Burkina Faso : l’ugb suspendue trois mois et son président en détention
Le ministère de l’Administration territoriale du Burkina Faso a annoncé, mercredi, la suspension pour trois mois de l’Union générale des étudiants du Burkina (UGB), principale organisation estudiantine du pays. Cette mesure, renouvelable, s’appuie sur des accusations d’apologie du terrorisme.
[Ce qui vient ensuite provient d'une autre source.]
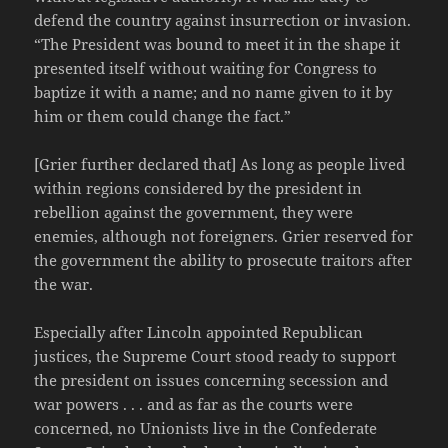
defend the country against insurrection or invasion.
“The President was bound to meet it in the shape it
presented itself without waiting for Congress to
baptize it with a name; and no name given to it by
him or them could change the fact.”
[Grier further declared that] As long as people lived
within regions considered by the president in
rebellion against the government, they were
enemies, although not foreigners. Grier reserved for
the government the ability to prosecute traitors after
the war.
Especially after Lincoln appointed Republican
justices, the Supreme Court stood ready to support
the president on issues concerning secession and
war powers . . . and as far as the courts were
concerned, no Unionists live in the Confederate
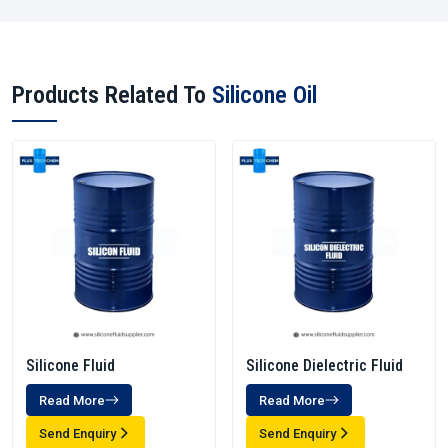
Products Related To
Silicone Oil
Silicone Fluid
Silicone Dielectric Fluid
Read More
Read More
Send Enquiry
Send Enquiry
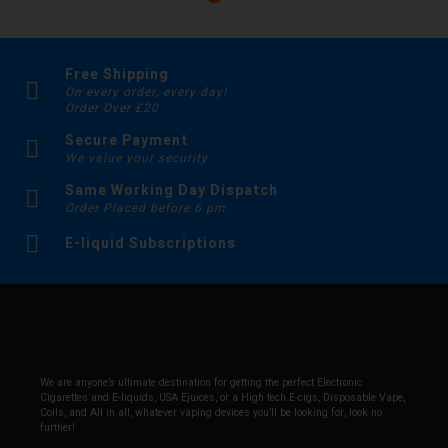
Free Shipping
On every order, every day!
Order Over £20
Secure Payment
We value your security
Same Working Day Dispatch
Order Placed before 6 pm
E-liquid Subscriptions
We are anyone’s ultimate destination for getting the perfect Electronic
Cigarettes and E-liquids, USA Ejuices, or a High tech E-cigs, Disposable Vape,
Coils, and All in all, whatever vaping devices you’ll be looking for, look no
further!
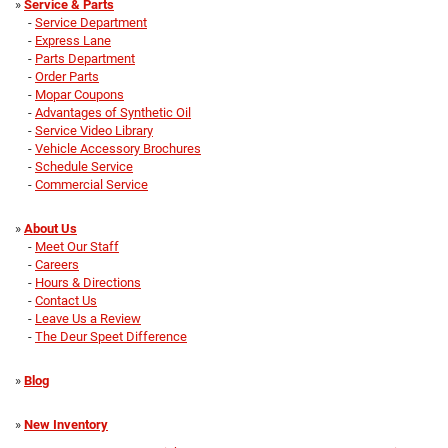
»
Service & Parts
-
Service Department
-
Express Lane
-
Parts Department
-
Order Parts
-
Mopar Coupons
-
Advantages of Synthetic Oil
-
Service Video Library
-
Vehicle Accessory Brochures
-
Schedule Service
-
Commercial Service
»
About Us
-
Meet Our Staff
-
Careers
-
Hours & Directions
-
Contact Us
-
Leave Us a Review
-
The Deur Speet Difference
»
Blog
»
New Inventory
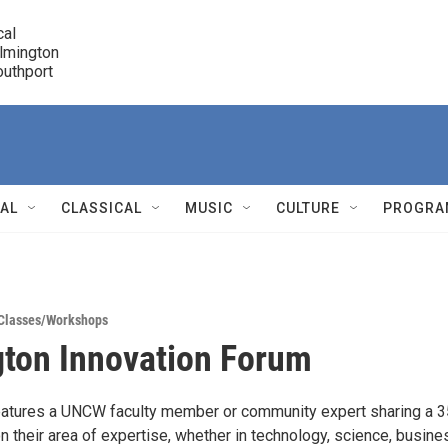
cal

lmington 

7 Southport
r
NAL
CLASSICAL
MUSIC
CULTURE
PROGRA
r
Classes/Workshops
ton Innovation Forum
eatures a UNCW faculty member or community expert sharing a 
n their area of expertise, whether in technology, science, busines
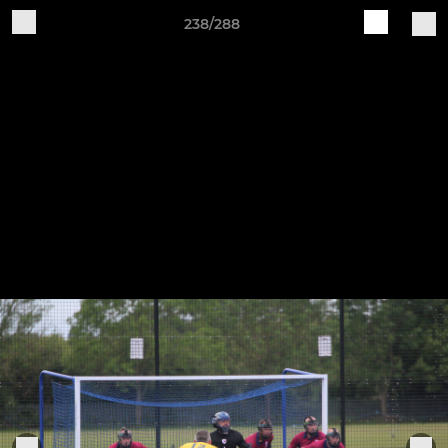
238/288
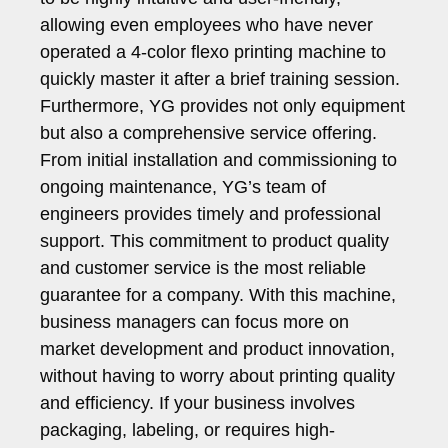
allowing even employees who have never
operated a 4-color flexo printing machine to
quickly master it after a brief training session.
Furthermore, YG provides not only equipment
but also a comprehensive service offering.
From initial installation and commissioning to
ongoing maintenance, YG’s team of
engineers provides timely and professional
support. This commitment to product quality
and customer service is the most reliable
guarantee for a company. With this machine,
business managers can focus more on
market development and product innovation,
without having to worry about printing quality
and efficiency. If your business involves
packaging, labeling, or requires high-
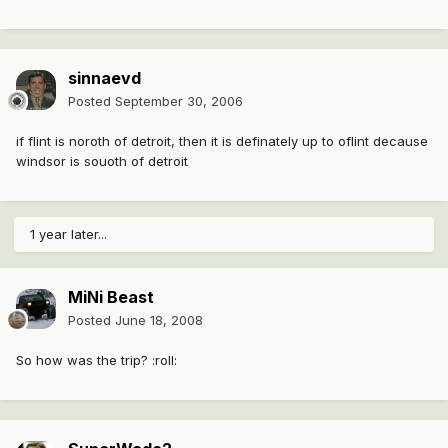
sinnaevd
Posted
September 30, 2006
if flint is noroth of detroit, then it is definately up to oflint decause
windsor is souoth of detroit
1 year later...
MiNi Beast
Posted
June 18, 2008
So how was the trip? :roll:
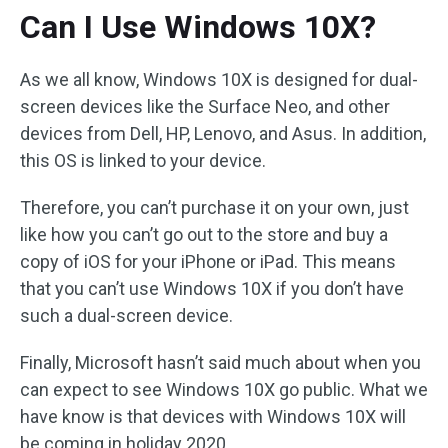
Can I Use Windows 10X?
As we all know, Windows 10X is designed for dual-
screen devices like the Surface Neo, and other
devices from Dell, HP, Lenovo, and Asus. In addition,
this OS is linked to your device.
Therefore, you can’t purchase it on your own, just
like how you can’t go out to the store and buy a
copy of iOS for your iPhone or iPad. This means
that you can’t use Windows 10X if you don’t have
such a dual-screen device.
Finally, Microsoft hasn’t said much about when you
can expect to see Windows 10X go public. What we
have know is that devices with Windows 10X will
be coming in holiday 2020.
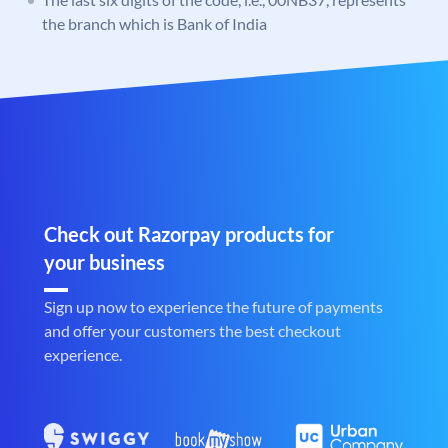
the branch which is Bank of India
Check out Razorpay products for
your business
Sign up now to experience the future of payments
and offer your customers the best checkout
experience.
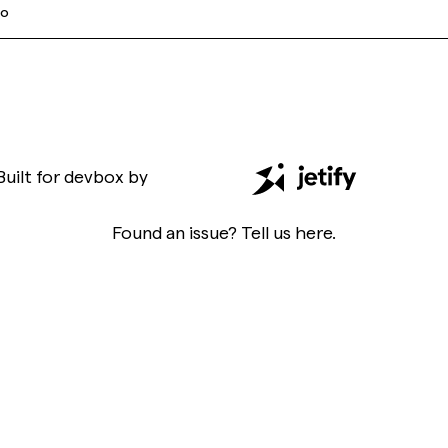
go
Built for
devbox
by
Found an issue? Tell us
here
.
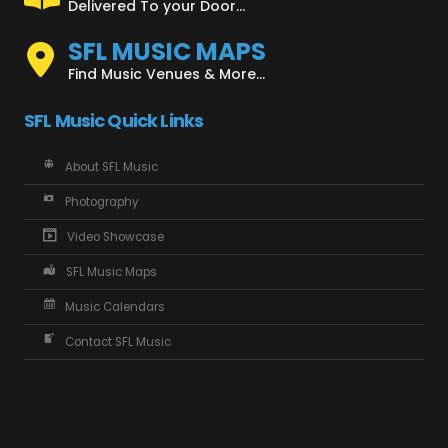
Delivered To your Door...
SFL MUSIC MAPS
Find Music Venues & More...
SFL Music Quick Links
About SFL Music
Photography
Video Showcase
SFL Music Maps
Music Calendars
Contact SFL Music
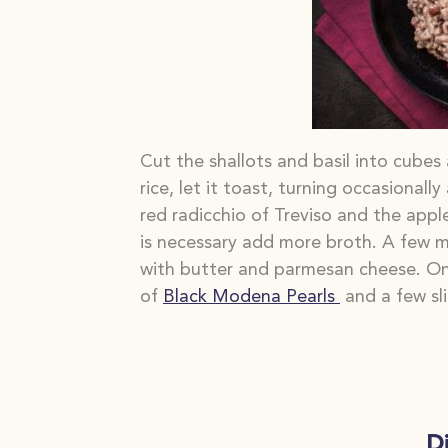
Cut the shallots and basil into cubes
rice, let it toast, turning
occasionally
red radicchio of Treviso and the appl
is
necessary add more broth. A few m
with butter and parmesan cheese. Onc
of
Black Modena Pearls
and a few sli
D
Cette décision s’inscrit dans un contexte de durcissement du régime actuel, dirigé par le capitaine Ibrahim Traoré depuis son arrivée au pouvoir à l’issue d’un coup d’État en septembre 2022. Ces dernières semaines, près d’un millier d’associations ont été dissoutes ou suspendues sur la base d’une nouvelle législation encadrant la liberté d’association.
Wilfried Bazo et plusieurs étudiants interpellés à Ouagadougou
Selon l’UGB, une dizaine de ses membres, dont son président Wilfried Bazo, ont été arrêtés dans la nuit de lundi à mardi à leur siège situé dans la capitale. Les étudiants affirment avoir été appréhendés par des hommes en civil armés et emmenés vers une destination inconnue. L’organisation dénonce des violations graves des libertés individuelles et exige leur libération immédiate.
L’UGB pointe les dérives du pouvoir militaire
Quelques jours avant cette suspension, l’UGB avait diffusé un communiqué dénonçant les violations des libertés démocratiques, syndicales et politiques perpétrées au nom de la lutte antiterroriste. Le mouvement étudiant reproche également au régime militaire son incapacité à rétablir la sécurité face à la montée des violences jihadistes qui frappent une grande partie du territoire burkinabè.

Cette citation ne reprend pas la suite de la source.